Günler gecelere, geceler aylara, aylar uzun yollara çıkıyormuş. Tek derdi kuşu bulmak olan Ceyd, yolda bambaşka insanlar tanımış. Farklıymış o insanlar. Sanki hiç tanımadığı ama bir o kadar da ruhunda hissettiği ailesindenmiş gibi. Her tanıdığı insanda bir şey görmüş Ceyd. Kiminde terk eden babasını, kiminde çaresizliği öğrendiği annesini ama en çok da kendini.

Topladığı tüyleri biriktiriyor; kafasına taç yapmak için düzenliyormuş. Tek bir tüye daha ihtiyacı varmış tacı tamamlamak için ama kuş bir görünüp bir kayboluyor; Ceyd de son tüyü bir türlü toplayamıyormuş. Bir gün uzak yamaçlarda görmüş kuşu, o son tüyü almak için hızla peşinden koşarken ayağı takılıp düşmüş Ceyd ve derin bir uykuya dalmış. Rüyasında bilgeyi görmüş. Görür görmez kitap gelmiş aklına. Tüyü unutmuş.

“Bana verdiğin kitabı okuyamadım, çünkü dilini bilmiyorum. Ben değil tanıdığım kimse bilmiyor o dili” demiş.

“Bak!” demiş bilge, “Görmek için bak!”

“Dinle!” demiş sonra, “Duymak için dinle!”

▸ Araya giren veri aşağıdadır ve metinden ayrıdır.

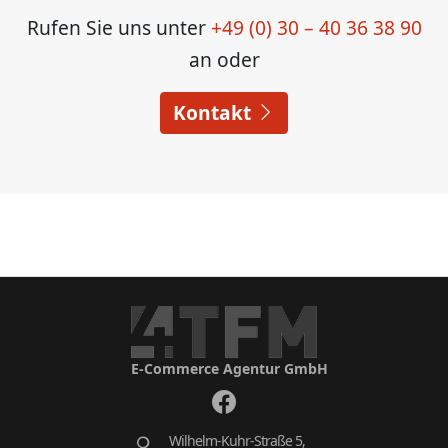
Rufen Sie uns unter
+49 (0) 30 – 40 36 38 90
an oder
Kontakt
E-Commerce Agentur GmbH
Wilhelm-Kuhr-Straße 5,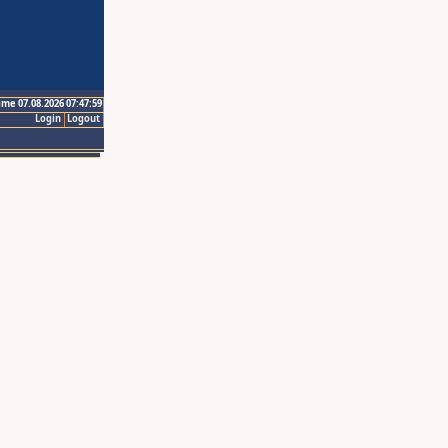
ime 07.08.2026 07:47:59
Login
Logout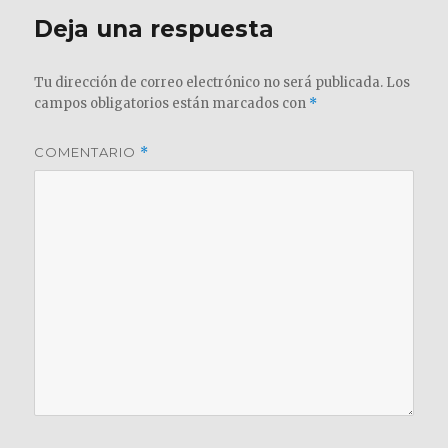
Deja una respuesta
Tu dirección de correo electrónico no será publicada.
Los
campos obligatorios están marcados con
*
COMENTARIO
*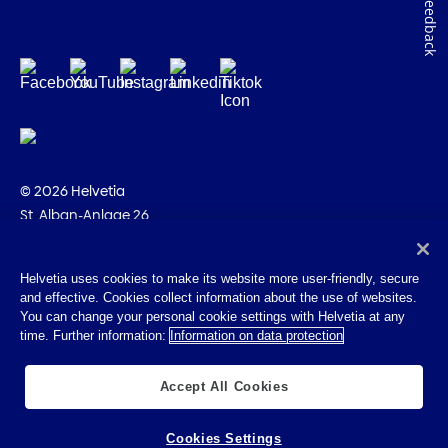
Feedback
© 2026 Helvetia
St. Alban-Anlage 26
CH-4002 Basilea
+41 58 280 10 00
Helvetia uses cookies to make its website more user-friendly, secure
and effective. Cookies collect information about the use of websites.
Impressum
You can change your personal cookie settings with Helvetia at any
Disposizioni giuridiche
time. Further information:
Information on data protection
Protezione dei dati
Cookies
Accept All Cookies
Cookies Settings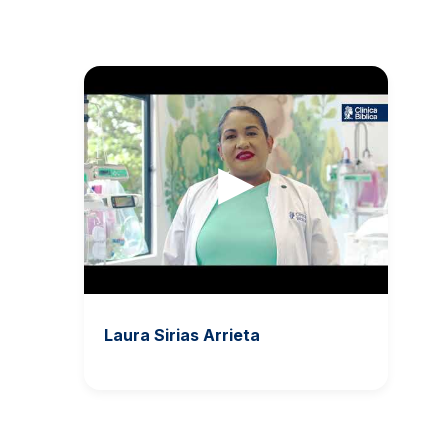
▶
Laura Sirias Arrieta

Ceyd gözünü açtığında gece olmuş bile. Issız yamacın kıyısında başında bir ağrı ile çadırına dönmüş. Heybesine bakmış, kitabı bulmuş. Açmış ve anlam veremediği kelimelere bakmış. Görmek için bakmış; tüm dikkatini vermiş duymak için susmuş.

“Hazırım.” demiş içinden. “Ne yazıyorsa anlamaya hazırım.” Birden bir kuş sesi gelmiş çadırın dışından. Rüzgârla havalanan tüy çadırdan içeri girdiğinde, kitaptaki anlamsız harfler yer değiştirmeye başlamış.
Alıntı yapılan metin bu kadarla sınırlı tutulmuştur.